Shang-Li had, but he hadn’t wanted to bring it up. Even now, he didn’t know what to say, or how to tell them exactly when they would no longer be able to trust him.

ŚŠŚ ŚŠŚ Ś€>Ś ŚŠŚ

Since no one could tell by the horizon or by the eventual fall of darkness how much time passed, the hours were marked by candles that burned in the canvas bubble. After everyone had six hours sleep, interrupted by a two-hour guard shift in the middle or at either end of the cycle, Captain Chiang roused his crew and the “day” began anew. The schedule was hard to keep because there was no way to mark time while away from Swallow.

Shang-Li, Iados, and Thava once more headed up the salvage party. They didn’t return to Bokhan’s Pearl.

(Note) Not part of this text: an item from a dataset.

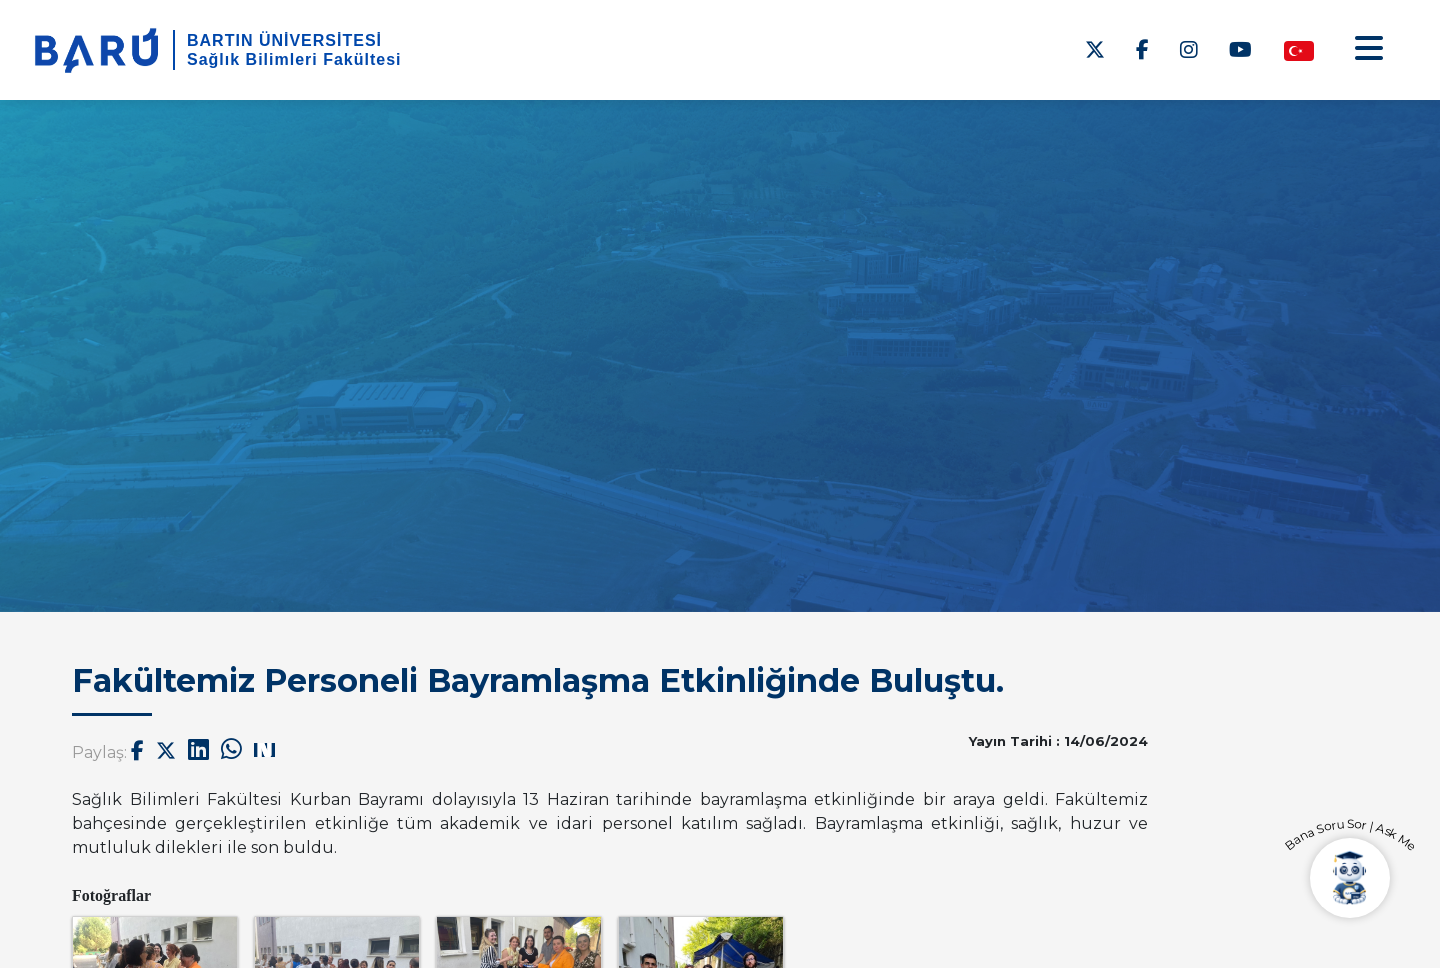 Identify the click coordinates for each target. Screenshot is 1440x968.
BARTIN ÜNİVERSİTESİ (284, 40)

An infestation of sea shambles in the area nearby had been enough to dissuade them of that.

“I hate the way they watch us.” Iados stared bleakly at the inhuman things that stayed mostly hidden in the treeline. “I don’t know if they’re waiting on us to catch us unaware, or if they’re spies for the Blue Lady.”

Shang-Li shook his head and regretted it. For the last couple of days, he’d been plagued by ferocious headaches. His sleep and even an increasing number of his waking hours were interrupted by nightmares.

“I don’t know.”

“And where is this mysterious person the Blue Lady told you she would send?” Thava kicked at a scuttling thing that had crept too close and latched onto her boot.